“Mi hanno licenziato”: la verità sul film di Star Wars con Rey mai nato
Non tutti sanno che il visionario creatore di Lost e Watchmen è stato rimosso in passato da un film di Star Wars, incentrato su Rey, e che avrebbe potuto cambiare tutto.
Sono passati anni da quando Damon Lindelof, il visionario creatore di Lost e Watchmen, è stato rimosso dal progetto di un film di Star Wars incentrato su Rey. Oggi, finalmente, l'autore ha rotto il silenzio e raccontato la sua versione dei fatti, svelando tutta una serie di dettagli inediti su un'idea creativa che avrebbe potuto cambiare radicalmente il futuro della saga galattica.
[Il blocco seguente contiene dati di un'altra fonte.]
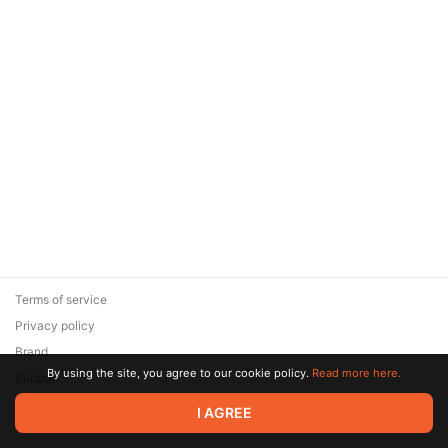
Terms of service
Privacy policy
Brand
By using the site, you agree to our cookie policy.
Read more here.
Support
© 2026 Zaya Solutions Limited. All rights reserved. All trademarks
I AGREE
are the property of their respective owners.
Ma come abbiamo accennato poco sopra nell'articolo, in una recente apparizione al podcast House of R di The Ringer-Verse, lo sceneggiatore ha finalmente affrontato quello che ha definito il "Bantha nella stanza", usando un termine proprio del linguaggio di Star Wars per indicare l'elefante nella stanza di cui nessuno voleva parlare. Lindelof ha ammesso senza mezzi termini di essere stato licenziato, un'espressione che lui stesso ha usato più volte durante l'intervista, e ha spiegato perché la sua visione creativa non ha funzionato.
L'idea alla base della sua sceneggiatura era ambiziosa e meta-narrativa. Lindelof voleva portare sullo schermo il dibattito che divide i fan di Star Wars da anni: quello tra nostalgia per il passato glorioso della saga e necessità di revisione, di evoluzione, di rottura con la tradizione. Non si trattava solo di raccontare una storia, ma di farne il contenitore di una riflessione più ampia sul conflitto generazionale e culturale che attraversa il fandom di Guerre Stellari.
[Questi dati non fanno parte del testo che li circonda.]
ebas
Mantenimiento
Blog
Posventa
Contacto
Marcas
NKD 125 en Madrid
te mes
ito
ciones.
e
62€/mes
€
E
Un'operazione creativa rischiosa, senza dubbio, con lo stesso Lindelof che ha ammesso come il tentativo di trasformare una conversazione fandom in dialogo cinematografico non si sia rivelato abbastanza incisivo. Guardare il pubblico strizzando l'occhio, cercando di incorporare le critiche e i dibattiti dei fan dentro la narrazione, alla fine non sembrava così rischioso o innovativo come sperato. Forse troppo cerebrale, forse troppo auto-referenziale per un franchise che vive anche di avventura pura e colpi di scena emotivi.
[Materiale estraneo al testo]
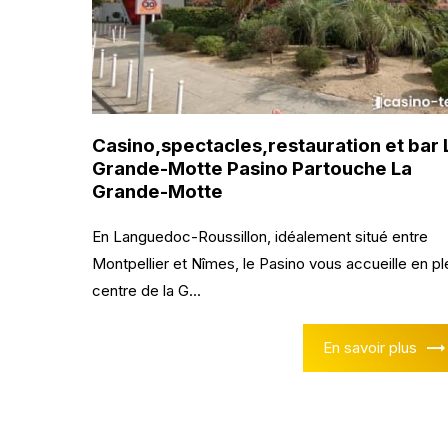
Casino,spectacles,restauration et bar 
Grande-Motte Pasino Partouche La
Grande-Motte
En Languedoc-Roussillon, idéalement situé entre
Montpellier et Nîmes, le Pasino vous accueille en pl
centre de la G...
En savoir plus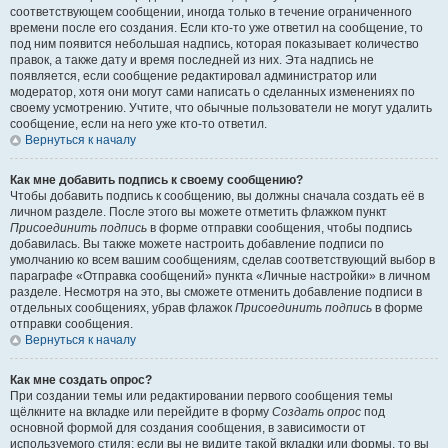
соответствующем сообщении, иногда только в течение ограниченного
времени после его создания. Если кто-то уже ответил на сообщение, то
под ним появится небольшая надпись, которая показывает количество
правок, а также дату и время последней из них. Эта надпись не
появляется, если сообщение редактировал администратор или
модератор, хотя они могут сами написать о сделанных изменениях по
своему усмотрению. Учтите, что обычные пользователи не могут удалить
сообщение, если на него уже кто-то ответил.
Вернуться к началу
Как мне добавить подпись к своему сообщению?
Чтобы добавить подпись к сообщению, вы должны сначала создать её в
личном разделе. После этого вы можете отметить флажком пункт
Присоединить подпись
в форме отправки сообщения, чтобы подпись
добавилась. Вы также можете настроить добавление подписи по
умолчанию ко всем вашим сообщениям, сделав соответствующий выбор в
параграфе «Отправка сообщений» пункта «Личные настройки» в личном
разделе. Несмотря на это, вы сможете отменить добавление подписи в
отдельных сообщениях, убрав флажок
Присоединить подпись
в форме
отправки сообщения.
Вернуться к началу
Как мне создать опрос?
При создании темы или редактировании первого сообщения темы
щёлкните на вкладке или перейдите в форму
Создать опрос
под
основной формой для создания сообщения, в зависимости от
используемого стиля; если вы не видите такой вкладки или формы, то вы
Ma non è stata solo una questione di concept del progetto: Lindelof ha riconosciuto che la scrittura si è rivelata incredibilmente difficile. Definire la struttura narrativa, trovare il tono giusto, stabilire il rapporto del film con la Trilogia Sequel sono stati ostacoli che non è riuscito a superare. In altre parole, anche se l'idea di fondo poteva piacere, la sua esecuzione pratica si è arenata davanti alla complessità del materiale e alle aspettative enormi che gravano su ogni prodotto Star Wars.
Ma come abbiamo visto in questo articolo, il destino di Rey rimane sospeso. Forse il suo ritorno sul grande schermo avverrà davvero, con una nuova sceneggiatura e una nuova visione. Oppure resterà un progetto fantasma, uno dei tanti "e se" che popolano la galassia lontana lontana.